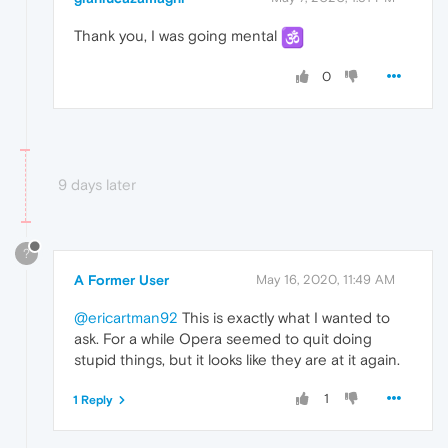
Thank you, I was going mental
0
9 days later
?
A Former User
May 16, 2020, 11:49 AM
@ericartman92
This is exactly what I wanted to
ask. For a while Opera seemed to quit doing
stupid things, but it looks like they are at it again.
1
1 Reply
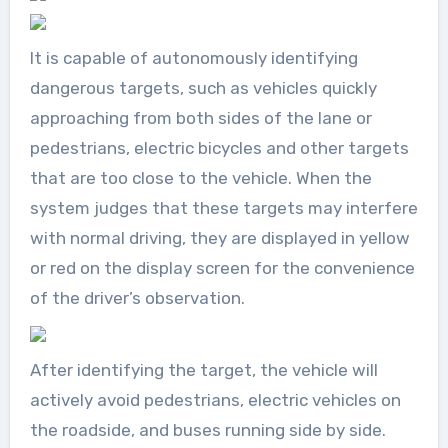
It is capable of autonomously identifying
dangerous targets, such as vehicles quickly
approaching from both sides of the lane or
pedestrians, electric bicycles and other targets
that are too close to the vehicle. When the
system judges that these targets may interfere
with normal driving, they are displayed in yellow
or red on the display screen for the convenience
of the driver’s observation.
After identifying the target, the vehicle will
actively avoid pedestrians, electric vehicles on
the roadside, and buses running side by side.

Exercise description:
Among the lines of the data, which ones contain the word "pedestrians"? Show them.

Task response:
pedestrians, electric bicycles and other targets
actively avoid pedestrians, electric vehicles on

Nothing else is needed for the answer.